1/ What’s cheap is often more expensive. What does this mean exactly? Let me explain.
2/ My wife and I are both conservative with money. We’re always looking for the bargain, the discount, the special one-time sale. Last year, we bought a house. And when you buy a house, there’s a lot of stuff you have to spend money on that comes along with a house.
3/ Contractors, accountants, designers, lawyers, and so on. Sadly, we learned the hard way—over and over again—that the money you save by hiring the less expensive contractor or the newer designer ends up costing you far more in their mistakes.

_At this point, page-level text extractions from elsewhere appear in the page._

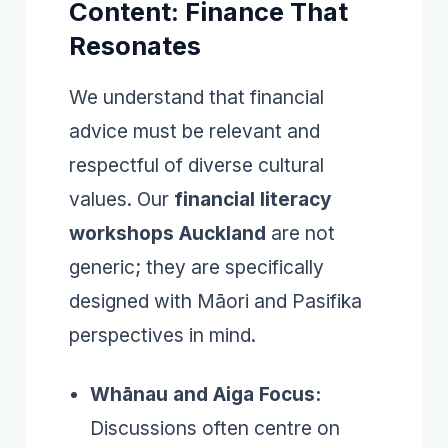
Content: Finance That
Resonates
We understand that financial
advice must be relevant and
respectful of diverse cultural
values. Our
financial literacy
workshops Auckland
are not
generic; they are specifically
designed with Māori and Pasifika
perspectives in mind.
Whānau and Aiga Focus:
Discussions often centre on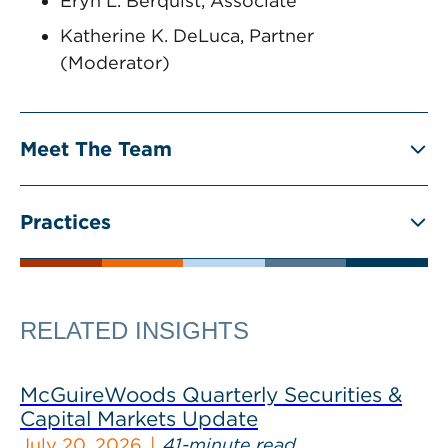
Eryn L. Berquist, Associate
Katherine K. DeLuca, Partner
(Moderator)
Meet The Team
Practices
RELATED INSIGHTS
McGuireWoods Quarterly Securities &
Capital Markets Update
July 20, 2026
41-minute read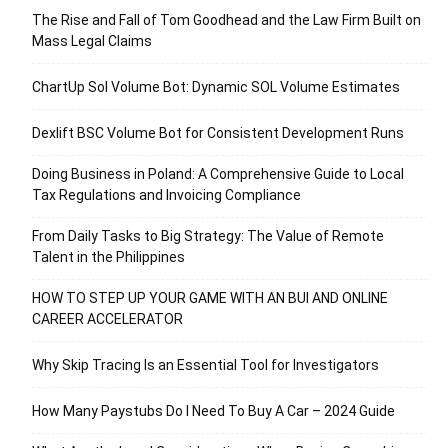
The Rise and Fall of Tom Goodhead and the Law Firm Built on
Mass Legal Claims
ChartUp Sol Volume Bot: Dynamic SOL Volume Estimates
Dexlift BSC Volume Bot for Consistent Development Runs
Doing Business in Poland: A Comprehensive Guide to Local
Tax Regulations and Invoicing Compliance
From Daily Tasks to Big Strategy: The Value of Remote
Talent in the Philippines
HOW TO STEP UP YOUR GAME WITH AN BUI AND ONLINE
CAREER ACCELERATOR
Why Skip Tracing Is an Essential Tool for Investigators
How Many Paystubs Do I Need To Buy A Car – 2024 Guide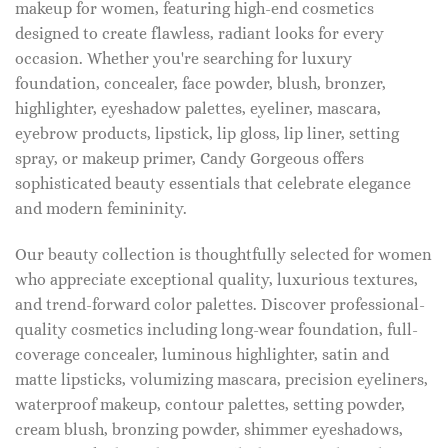
makeup for women, featuring high-end cosmetics
designed to create flawless, radiant looks for every
occasion. Whether you're searching for luxury
foundation, concealer, face powder, blush, bronzer,
highlighter, eyeshadow palettes, eyeliner, mascara,
eyebrow products, lipstick, lip gloss, lip liner, setting
spray, or makeup primer, Candy Gorgeous offers
sophisticated beauty essentials that celebrate elegance
and modern femininity.
Our beauty collection is thoughtfully selected for women
who appreciate exceptional quality, luxurious textures,
and trend-forward color palettes. Discover professional-
quality cosmetics including long-wear foundation, full-
coverage concealer, luminous highlighter, satin and
matte lipsticks, volumizing mascara, precision eyeliners,
waterproof makeup, contour palettes, setting powder,
cream blush, bronzing powder, shimmer eyeshadows,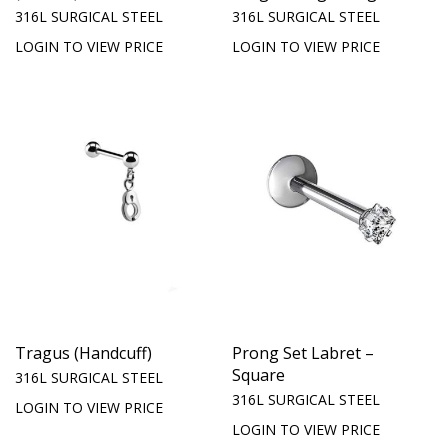
316L SURGICAL STEEL
316L SURGICAL STEEL
LOGIN TO VIEW PRICE
LOGIN TO VIEW PRICE
Tragus (Handcuff)
Prong Set Labret –
Square
316L SURGICAL STEEL
316L SURGICAL STEEL
LOGIN TO VIEW PRICE
LOGIN TO VIEW PRICE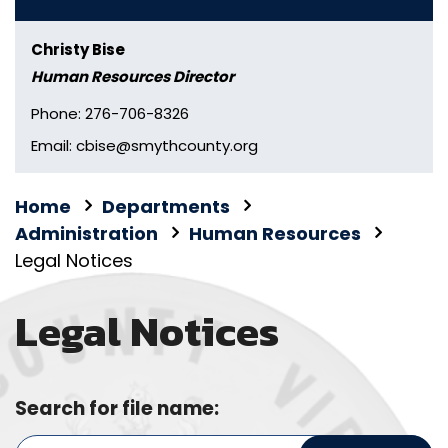
Christy Bise
Human Resources Director
Phone: 276-706-8326
Email: cbise@smythcounty.org
Home
Departments
Administration
Human Resources
Legal Notices
Legal Notices
Search for file name: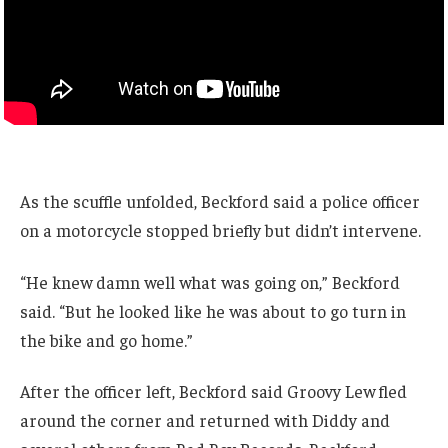
As the scuffle unfolded, Beckford said a police officer
on a motorcycle stopped briefly but didn’t intervene.
“He knew damn well what was going on,” Beckford
said. “But he looked like he was about to go turn in
the bike and go home.”
After the officer left, Beckford said Groovy Lew fled
around the corner and returned with Diddy and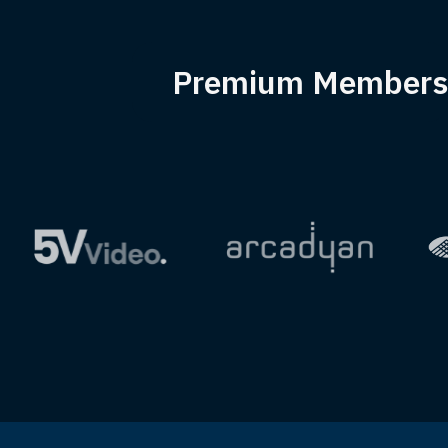
Premium Members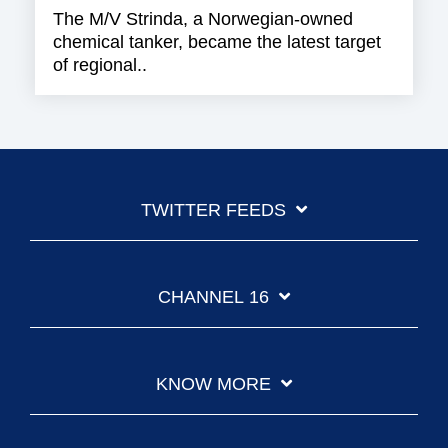
The M/V Strinda, a Norwegian-owned
chemical tanker, became the latest target
of regional..
TWITTER FEEDS
CHANNEL 16
KNOW MORE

4/ Cheaper furniture becomes damaged or breaks more easily, costing you more to repair/replace it. Cheaper plumbing costs you more when a pipe bursts. And a cheaper decorator costs you much more when it turns out he measured half the stuff incorrectly.
5/ I started to realize that this is actually true for a lot of things in life. You wouldn’t want to bargain hunt on a brain surgeon, for instance—or any doctor, for that matter.
6/ You could argue that you shouldn’t cheap out on food—as the lack of nutrition from cheap, poorly-produced food will more than make up for itself in health problems later on.
7/ Even clothes, the cheaper the fabric, the more often you’ll spend money replacing them.
8/ Spanish-speaking readers told me that they have a saying for this phenomenon in their language: *lo barato sale caro*, or “the cheap turns out expensive.” We could use a saying like that in English. So here you go, let’s make it a thing: *What’s cheap is often more expensive*.
9/ Do you have an example of how cheap ended up costing you more?